# Annotate paintings
This notebook is used to compare the annotation results on the mini-sets w & w/o the judge and before & after prompt engineering.

### 0. Import libraries

In [None]:
import os
import json
import polars as pl
import plotly.express as px

RESULTS_PATH = "../../experiments/prompting/"
COLORS = ["#acb0e0", "#bcd5c3", "#cd968e", "#d7d8d3"]

### 1. Load results

In [None]:
baseline_test_input_wo_judge = []
baseline_val_input_wo_judge = []
baseline_test_input_w_judge = []
baseline_val_input_w_judge = []
enhanced_test_input_w_judge = []
enhanced_val_input_w_judge = []
enhanced_test_input_wo_judge = []
enhanced_val_input_wo_judge = []

for filename in os.listdir(RESULTS_PATH):
    with open(RESULTS_PATH + filename) as f:
        metrics = json.load(f)

    if "mini_test_set_baseline" in filename and "wo_feedback" in filename:
        baseline_test_input_wo_judge.append(metrics)

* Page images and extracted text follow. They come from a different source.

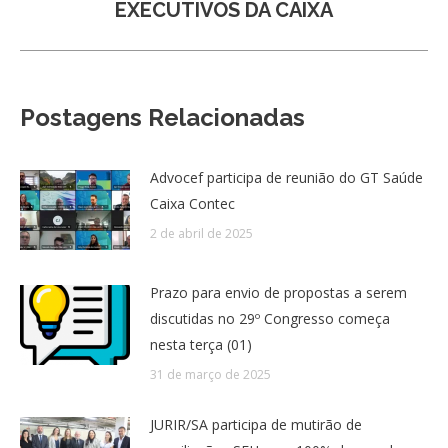
post:
EXECUTIVOS DA CAIXA
Postagens Relacionadas
Advocef participa de reunião do GT Saúde
Caixa Contec
2 de abril de 2025
Prazo para envio de propostas a serem
discutidas no 29º Congresso começa
nesta terça (01)
31 de março de 2025
JURIR/SA participa de mutirão de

    elif "mini_val_set_baseline" in filename and "wo_feedback" in filename:
        baseline_val_input_wo_judge.append(metrics)

    if "mini_test_set_baseline" in filename and "w_feedback" in filename:
        baseline_test_input_w_judge.append(metrics)

    elif "mini_val_set_baseline" in filename and "w_feedback" in filename:
        baseline_val_input_w_judge.append(metrics)

    elif "mini_val_set_enhanced" in filename and "w_feedback" in filename:
        enhanced_val_input_w_judge.append(metrics)

    elif "mini_test_set_enhanced" in filename and "w_feedback" in filename:
        enhanced_test_input_w_judge.append(metrics)

    elif "mini_val_set_enhanced" in filename and "wo_feedback" in filename:
        enhanced_val_input_wo_judge.append(metrics)

    elif "mini_test_set_enhanced" in filename and "wo_feedback" in filename:
        enhanced_test_input_wo_judge.append(metrics)

In [None]:
def get_results(results, experiment_name, set_name):
    metrics = {
        "total_token_count_annotator": [],
        "total_token_count_judge": [],
        "micro_f1_objects": [],
        "micro_f1_spans": [],
        "cosine similarity": [],
        "Levenshtein distance": [],
        "delete percentage": [],
        "false positive percentage": [],
        "coverage percentage": [],
        "map_50": [],
        "map_50_95": [],
    }

    for result in results:
        for metric in metrics.keys():
            if metric in result.keys():
                metrics[metric].append(result[metric])
            else:
                metrics[metric].append(result["span_similarity_metrics"][metric])

    return (
        pl.from_dict(metrics)
        .with_columns(pl.lit(experiment_name).alias("experiment"))
        .with_columns(pl.lit(set_name).alias("set"))
    )

In [None]:
baseline_test = get_results(baseline_test_input_w_judge, "baseline prompt & judge", "test")
baseline_val = get_results(baseline_val_input_w_judge, "baseline prompt & judge", "val")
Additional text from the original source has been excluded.